Orgill’in golünden sonra farka gitmesi gereken maç, şansızlık mı diyelim, beceriksizlik mi diyelim bilemiyorum, final pasları ya da son vuruşlardaki yetersizliklerden dolayı 1-0 sona erdi.
Bifouma’nın şutunun direkten dönmesi de Sarı Lacivertliler adına şans anıydı.
Ankaragücü’nde kaleci Ricardo Friedrich’e çok iş düşmedi, iş düştüğünde de gereğini yaptı.
Korcan’ın yokluğunu aratmayacağı kesin.
Kasımpaşa maçında sallanan Lukasiç, bu maçın yıldızlarındandı.
Aldığı her topu dikine ileriye taşıdı.
İlhan’ın yerine oyuna giren Konrad Michalak, bu forma İlhan’ın değil, benim diyen bir performans sergiledi.
Gelmin Rivas, çok az süre aldı, Gerson gibi bencil olmadığını gösterdi.
Son dakikalardaki pozisyonda kendi de vurabilecekken topu boş durumdaki Michalak’a aktarması olumlu bir hareketti.
Ama Rivas’ın bu takımda forma giyebilmesi için daha çok zamana ihtiyacı var.
Dever Orgill sonunda gol orucunu bozdu, umarım devamını getirir.

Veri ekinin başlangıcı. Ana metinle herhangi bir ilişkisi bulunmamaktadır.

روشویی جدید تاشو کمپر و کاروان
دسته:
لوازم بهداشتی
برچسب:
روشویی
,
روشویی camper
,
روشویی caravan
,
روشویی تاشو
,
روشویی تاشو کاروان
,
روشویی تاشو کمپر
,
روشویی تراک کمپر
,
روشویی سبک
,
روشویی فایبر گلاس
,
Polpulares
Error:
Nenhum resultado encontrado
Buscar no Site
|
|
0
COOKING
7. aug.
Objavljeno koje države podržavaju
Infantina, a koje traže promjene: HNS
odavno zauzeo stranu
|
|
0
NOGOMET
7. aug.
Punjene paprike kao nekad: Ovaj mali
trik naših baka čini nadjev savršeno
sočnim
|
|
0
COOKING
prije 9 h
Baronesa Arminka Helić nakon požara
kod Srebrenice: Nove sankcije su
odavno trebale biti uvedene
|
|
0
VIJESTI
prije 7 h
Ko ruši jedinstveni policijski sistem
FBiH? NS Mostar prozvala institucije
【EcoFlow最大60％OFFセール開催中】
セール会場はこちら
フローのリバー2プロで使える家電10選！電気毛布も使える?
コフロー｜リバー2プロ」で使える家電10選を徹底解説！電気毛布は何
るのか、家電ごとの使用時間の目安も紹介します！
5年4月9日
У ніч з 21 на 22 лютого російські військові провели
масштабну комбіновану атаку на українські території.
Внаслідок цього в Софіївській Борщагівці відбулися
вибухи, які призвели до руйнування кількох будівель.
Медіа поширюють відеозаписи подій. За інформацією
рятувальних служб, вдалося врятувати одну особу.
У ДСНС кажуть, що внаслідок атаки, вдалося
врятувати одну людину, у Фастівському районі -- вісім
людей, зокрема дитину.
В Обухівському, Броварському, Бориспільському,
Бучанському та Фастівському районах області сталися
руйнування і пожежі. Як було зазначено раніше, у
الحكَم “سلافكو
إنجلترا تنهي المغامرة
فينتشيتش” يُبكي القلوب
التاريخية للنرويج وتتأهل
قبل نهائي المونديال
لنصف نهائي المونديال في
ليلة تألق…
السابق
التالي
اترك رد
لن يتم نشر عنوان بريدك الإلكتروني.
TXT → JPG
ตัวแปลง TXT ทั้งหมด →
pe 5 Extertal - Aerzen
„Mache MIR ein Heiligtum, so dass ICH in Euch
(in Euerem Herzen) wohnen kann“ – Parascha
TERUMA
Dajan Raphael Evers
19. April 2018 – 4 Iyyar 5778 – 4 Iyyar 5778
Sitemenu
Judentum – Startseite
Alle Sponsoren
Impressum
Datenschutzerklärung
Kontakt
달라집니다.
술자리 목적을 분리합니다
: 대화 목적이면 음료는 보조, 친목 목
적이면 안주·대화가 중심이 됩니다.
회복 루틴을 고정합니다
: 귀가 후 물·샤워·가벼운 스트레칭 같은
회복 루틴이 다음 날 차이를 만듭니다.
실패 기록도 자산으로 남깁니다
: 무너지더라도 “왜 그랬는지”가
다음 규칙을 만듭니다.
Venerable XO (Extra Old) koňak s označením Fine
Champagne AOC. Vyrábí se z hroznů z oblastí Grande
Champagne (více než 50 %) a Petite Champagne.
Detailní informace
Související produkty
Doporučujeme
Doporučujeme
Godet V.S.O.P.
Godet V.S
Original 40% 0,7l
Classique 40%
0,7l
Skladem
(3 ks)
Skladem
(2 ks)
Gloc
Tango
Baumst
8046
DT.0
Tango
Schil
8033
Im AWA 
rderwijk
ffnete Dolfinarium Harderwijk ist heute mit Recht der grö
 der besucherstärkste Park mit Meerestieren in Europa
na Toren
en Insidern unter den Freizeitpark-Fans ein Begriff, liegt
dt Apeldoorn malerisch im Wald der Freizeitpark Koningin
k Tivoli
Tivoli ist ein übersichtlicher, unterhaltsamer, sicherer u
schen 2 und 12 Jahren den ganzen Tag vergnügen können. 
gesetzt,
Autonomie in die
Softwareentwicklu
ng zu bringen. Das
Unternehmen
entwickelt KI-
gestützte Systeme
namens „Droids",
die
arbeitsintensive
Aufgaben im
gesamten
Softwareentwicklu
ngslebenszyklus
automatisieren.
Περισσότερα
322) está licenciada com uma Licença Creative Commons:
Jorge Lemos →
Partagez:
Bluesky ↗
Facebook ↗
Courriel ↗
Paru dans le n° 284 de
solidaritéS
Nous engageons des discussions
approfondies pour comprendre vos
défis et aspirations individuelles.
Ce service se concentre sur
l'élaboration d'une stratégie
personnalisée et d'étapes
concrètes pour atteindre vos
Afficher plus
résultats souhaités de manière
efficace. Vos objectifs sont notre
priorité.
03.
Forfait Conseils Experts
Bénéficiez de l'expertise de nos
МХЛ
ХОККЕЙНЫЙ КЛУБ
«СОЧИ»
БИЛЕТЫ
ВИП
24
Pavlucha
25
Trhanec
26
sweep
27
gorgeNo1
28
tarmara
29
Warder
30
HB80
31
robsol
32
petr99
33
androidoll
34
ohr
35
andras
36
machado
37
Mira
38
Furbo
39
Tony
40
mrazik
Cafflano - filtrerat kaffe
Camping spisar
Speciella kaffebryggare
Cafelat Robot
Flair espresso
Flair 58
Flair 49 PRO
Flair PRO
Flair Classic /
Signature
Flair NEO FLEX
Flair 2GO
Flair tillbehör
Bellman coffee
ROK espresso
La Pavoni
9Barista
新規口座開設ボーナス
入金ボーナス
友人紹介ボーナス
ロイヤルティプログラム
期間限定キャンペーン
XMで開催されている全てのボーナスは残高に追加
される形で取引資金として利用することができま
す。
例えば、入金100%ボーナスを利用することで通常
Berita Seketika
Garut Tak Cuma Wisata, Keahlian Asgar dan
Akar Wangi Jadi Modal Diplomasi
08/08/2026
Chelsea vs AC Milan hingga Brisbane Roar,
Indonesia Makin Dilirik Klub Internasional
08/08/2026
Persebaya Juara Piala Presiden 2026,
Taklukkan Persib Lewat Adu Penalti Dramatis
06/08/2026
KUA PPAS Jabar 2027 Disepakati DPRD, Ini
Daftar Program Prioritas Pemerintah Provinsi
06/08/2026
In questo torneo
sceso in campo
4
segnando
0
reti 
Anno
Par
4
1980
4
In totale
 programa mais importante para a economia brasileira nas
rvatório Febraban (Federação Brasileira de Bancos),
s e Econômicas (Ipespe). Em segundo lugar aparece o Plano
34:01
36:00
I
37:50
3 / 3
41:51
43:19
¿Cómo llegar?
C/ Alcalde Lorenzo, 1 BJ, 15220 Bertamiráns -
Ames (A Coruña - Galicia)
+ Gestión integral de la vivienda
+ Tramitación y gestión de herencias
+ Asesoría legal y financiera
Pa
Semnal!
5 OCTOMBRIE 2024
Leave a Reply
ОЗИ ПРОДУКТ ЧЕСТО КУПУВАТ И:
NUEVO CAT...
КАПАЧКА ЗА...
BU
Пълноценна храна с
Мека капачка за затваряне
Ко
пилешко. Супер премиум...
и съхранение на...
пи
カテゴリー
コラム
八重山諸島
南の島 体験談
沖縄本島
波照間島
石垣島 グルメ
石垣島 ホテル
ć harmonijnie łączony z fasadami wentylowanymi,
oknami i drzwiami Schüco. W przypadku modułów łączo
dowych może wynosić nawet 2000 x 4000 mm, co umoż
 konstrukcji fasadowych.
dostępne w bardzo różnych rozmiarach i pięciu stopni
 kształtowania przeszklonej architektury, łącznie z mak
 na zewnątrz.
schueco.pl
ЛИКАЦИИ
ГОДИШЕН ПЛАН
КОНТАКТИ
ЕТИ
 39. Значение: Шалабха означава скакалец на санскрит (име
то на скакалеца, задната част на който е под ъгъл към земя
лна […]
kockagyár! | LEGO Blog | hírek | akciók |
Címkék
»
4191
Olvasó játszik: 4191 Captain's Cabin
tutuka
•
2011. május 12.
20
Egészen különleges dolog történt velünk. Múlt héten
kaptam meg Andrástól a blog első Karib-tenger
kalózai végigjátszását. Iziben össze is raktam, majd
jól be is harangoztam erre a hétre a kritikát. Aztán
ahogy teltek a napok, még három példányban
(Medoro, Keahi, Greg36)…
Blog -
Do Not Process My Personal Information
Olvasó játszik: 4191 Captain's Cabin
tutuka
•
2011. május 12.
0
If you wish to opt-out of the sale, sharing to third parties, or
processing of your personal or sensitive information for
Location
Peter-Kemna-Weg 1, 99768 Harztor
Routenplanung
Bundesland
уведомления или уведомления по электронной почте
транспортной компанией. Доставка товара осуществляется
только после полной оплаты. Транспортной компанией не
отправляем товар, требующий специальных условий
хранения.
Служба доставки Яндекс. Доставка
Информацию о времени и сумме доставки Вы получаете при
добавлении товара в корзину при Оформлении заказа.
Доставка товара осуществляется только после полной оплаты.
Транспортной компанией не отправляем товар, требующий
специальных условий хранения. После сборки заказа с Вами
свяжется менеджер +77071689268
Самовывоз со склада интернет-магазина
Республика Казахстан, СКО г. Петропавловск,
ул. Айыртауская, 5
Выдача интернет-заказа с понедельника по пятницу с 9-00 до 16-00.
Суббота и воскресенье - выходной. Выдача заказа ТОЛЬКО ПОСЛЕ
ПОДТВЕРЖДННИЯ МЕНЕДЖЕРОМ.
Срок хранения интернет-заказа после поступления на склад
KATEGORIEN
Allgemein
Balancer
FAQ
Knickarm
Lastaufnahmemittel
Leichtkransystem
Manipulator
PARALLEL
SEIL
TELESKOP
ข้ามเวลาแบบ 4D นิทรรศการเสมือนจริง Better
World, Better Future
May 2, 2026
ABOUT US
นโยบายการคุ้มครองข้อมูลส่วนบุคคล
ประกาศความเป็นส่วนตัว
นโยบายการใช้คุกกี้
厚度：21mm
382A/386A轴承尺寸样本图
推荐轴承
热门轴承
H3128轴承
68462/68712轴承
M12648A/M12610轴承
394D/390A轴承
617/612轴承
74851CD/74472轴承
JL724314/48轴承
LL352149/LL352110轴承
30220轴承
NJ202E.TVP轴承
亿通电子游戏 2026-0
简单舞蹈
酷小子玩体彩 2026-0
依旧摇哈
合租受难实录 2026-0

Gerson-Orgill güzel bir ikili oldu.
Tek eksik bu ikiliyi orta sahadan besleyecek bir on numaranın olmaması.
Bu seneki olmasa da geçen sezon ki Canteros tam da bu takımın oyuncusuydu.
Sakatlığından dolayı 28 kişilik kadronun dışında kalması şansızlık.
İlhan’da transferlerden sonra büyük düşüş var.
Scarione her zaman ki gibi takımın en kötüsüydü.
Kulusiç, Kitsiou görevlerini iyi yapan oyunculardı.
Pinto’da da düşüş görüyorum umarım eski Pinto’yu yeniden sahada görürüz.
Ankaragücü ligde 3 galibiyeti oldu, ikisi Kemal Özdeş’e karşı, biri de Mustafa Kaplan’a.
Bu da bir başka hoş ayrıntı.
Evet…
Artık şeytanın bacağı kırıldı.
Bundan sonra bu takım puan sıralamasında hızla yükselecektir.
Kağıt üzerinde sarı Lacivertlileri zor bir fikstür bekliyor gibi gözükebilir.
İkinci yarıda şu ana kadar oynadığı her maçta favori Ankaragücü’ydü.
Artık Ankaragücü favorilere karşı oynayacak.
Bu takım, son 3 deplasmanı kaybetmemişti.
Zaten iyi bir deplasman takımıydı, şimdi yeni transferlerle çok çok iyi deplasman kadrosuna sahip oldu.
Saba, Lukasik, Gerson, Konrad, Orgill, deplasmanlarda ya da favori takımlarla Eryaman’da oynanacak maçlarda çok iş yapar.
Umarım Mustafa Reşit Akçay, takımın bu özelliğini iyi kullanır.
Bugün Ankaragücü, Mustafa Reşit Akçay’ın hatalarına rağmen bu maçı kazandı.
Mustafa Hoca, maçı mutlaka bir kez daha seyrederse, İlhan ve Scarione hatalarını anlar sanırım.